What the task requires: In the material below, find each line with the word "this" and list it.

Records for the exercise:
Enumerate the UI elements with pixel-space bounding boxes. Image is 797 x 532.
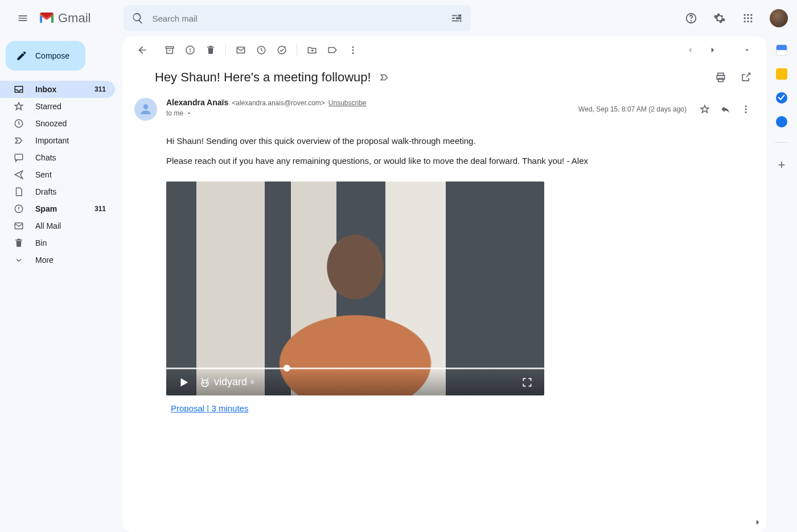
draft-icon xyxy=(14,187,25,197)
keep-app-icon[interactable] xyxy=(776,68,787,80)
spam-icon xyxy=(14,204,25,214)
sender-avatar[interactable] xyxy=(134,98,157,121)
contacts-app-icon[interactable] xyxy=(776,116,787,127)
star-button[interactable] xyxy=(696,100,714,118)
app-name: Gmail xyxy=(58,11,91,26)
video-brand: vidyard® xyxy=(199,376,254,388)
important-marker[interactable] xyxy=(379,72,389,83)
svg-point-32 xyxy=(745,105,747,107)
svg-point-26 xyxy=(352,50,354,51)
more-vert-icon xyxy=(348,45,358,55)
reply-button[interactable] xyxy=(716,100,734,118)
calendar-app-icon[interactable] xyxy=(776,44,787,56)
sidebar-item-bin[interactable]: Bin xyxy=(0,234,115,251)
prev-email-button[interactable] xyxy=(680,40,700,60)
caret-down-icon xyxy=(743,46,751,54)
apps-button[interactable] xyxy=(737,7,759,30)
search-bar[interactable] xyxy=(124,5,471,31)
sidebar-item-label: Bin xyxy=(35,238,106,248)
chat-icon xyxy=(14,152,25,163)
svg-rect-18 xyxy=(166,47,174,48)
add-apps-button[interactable]: + xyxy=(778,158,786,172)
svg-point-21 xyxy=(190,52,191,52)
svg-point-6 xyxy=(747,17,749,19)
sidebar-item-more[interactable]: More xyxy=(0,251,115,269)
sender-name: Alexandra Anaïs xyxy=(166,98,228,107)
svg-point-5 xyxy=(744,17,746,19)
next-email-button[interactable] xyxy=(702,40,723,60)
more-actions-button[interactable] xyxy=(343,40,363,60)
back-button[interactable] xyxy=(132,40,153,60)
svg-point-7 xyxy=(750,17,752,19)
play-button[interactable] xyxy=(178,376,190,389)
mark-unread-button[interactable] xyxy=(231,40,251,60)
open-window-button[interactable] xyxy=(737,68,755,86)
email-body: Hi Shaun! Sending over this quick overvi… xyxy=(166,134,633,168)
sidebar-item-important[interactable]: Important xyxy=(0,132,115,149)
svg-point-8 xyxy=(744,20,746,22)
video-link[interactable]: Proposal | 3 minutes xyxy=(171,403,248,413)
menu-button[interactable] xyxy=(9,5,36,32)
svg-point-27 xyxy=(352,52,354,54)
svg-point-25 xyxy=(352,46,354,48)
sidebar-item-count: 311 xyxy=(95,85,106,93)
svg-rect-13 xyxy=(15,154,23,160)
sidebar-item-label: Starred xyxy=(35,102,106,111)
sidebar-item-label: All Mail xyxy=(35,221,106,230)
sidebar-item-label: Sent xyxy=(35,170,106,179)
star-icon xyxy=(14,101,25,112)
sidebar-item-starred[interactable]: Starred xyxy=(0,98,115,115)
side-panel: + xyxy=(766,36,797,532)
sidebar-item-sent[interactable]: Sent xyxy=(0,166,115,183)
star-icon xyxy=(700,104,710,114)
sidebar-item-label: Snoozed xyxy=(35,119,106,128)
body-paragraph: Hi Shaun! Sending over this quick overvi… xyxy=(166,134,633,147)
clock-icon xyxy=(256,45,266,55)
compose-button[interactable]: Compose xyxy=(6,41,85,71)
recipient-dropdown[interactable]: to me xyxy=(166,109,578,117)
svg-point-33 xyxy=(745,109,747,110)
sidebar-item-drafts[interactable]: Drafts xyxy=(0,183,115,200)
snooze-button[interactable] xyxy=(251,40,272,60)
print-button[interactable] xyxy=(712,68,730,86)
sidebar-item-chats[interactable]: Chats xyxy=(0,149,115,166)
tasks-app-icon[interactable] xyxy=(776,92,787,104)
sidebar-item-snoozed[interactable]: Snoozed xyxy=(0,115,115,132)
archive-button[interactable] xyxy=(159,40,180,60)
important-icon xyxy=(14,135,25,146)
search-icon xyxy=(132,12,144,24)
collapse-panel-button[interactable] xyxy=(753,517,763,527)
message-more-button[interactable] xyxy=(737,100,755,118)
svg-point-34 xyxy=(745,112,747,113)
account-avatar[interactable] xyxy=(770,9,788,27)
settings-button[interactable] xyxy=(708,7,731,30)
add-task-button[interactable] xyxy=(272,40,292,60)
labels-button[interactable] xyxy=(322,40,343,60)
sidebar-item-label: Inbox xyxy=(35,85,95,94)
unsubscribe-link[interactable]: Unsubscribe xyxy=(328,99,367,107)
arrow-left-icon xyxy=(137,44,148,56)
task-icon xyxy=(277,45,287,55)
sidebar-item-spam[interactable]: Spam311 xyxy=(0,200,115,217)
more-vert-icon xyxy=(741,104,751,114)
gmail-logo[interactable]: Gmail xyxy=(39,11,91,26)
input-tools-button[interactable] xyxy=(737,40,757,60)
video-thumbnail[interactable]: vidyard® xyxy=(166,182,544,395)
fullscreen-button[interactable] xyxy=(521,377,533,388)
delete-button[interactable] xyxy=(200,40,221,60)
report-spam-button[interactable] xyxy=(180,40,200,60)
inbox-icon xyxy=(14,84,25,94)
sidebar-item-inbox[interactable]: Inbox311 xyxy=(0,81,115,98)
svg-point-10 xyxy=(750,20,752,22)
more-icon xyxy=(14,255,25,265)
compose-label: Compose xyxy=(35,51,69,60)
sidebar-item-all-mail[interactable]: All Mail xyxy=(0,217,115,234)
play-icon xyxy=(178,376,190,389)
move-to-button[interactable] xyxy=(302,40,322,60)
spam-icon xyxy=(185,45,195,55)
bin-icon xyxy=(14,238,25,248)
tune-icon[interactable] xyxy=(450,12,463,24)
support-button[interactable] xyxy=(680,7,702,30)
svg-point-16 xyxy=(18,210,19,211)
search-input[interactable] xyxy=(152,14,450,23)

Written reply:
email-body: Hi Shaun! Sending over this quick overvi… xyxy=(166,134,633,168)
body-paragraph: Hi Shaun! Sending over this quick overvi… xyxy=(166,134,633,147)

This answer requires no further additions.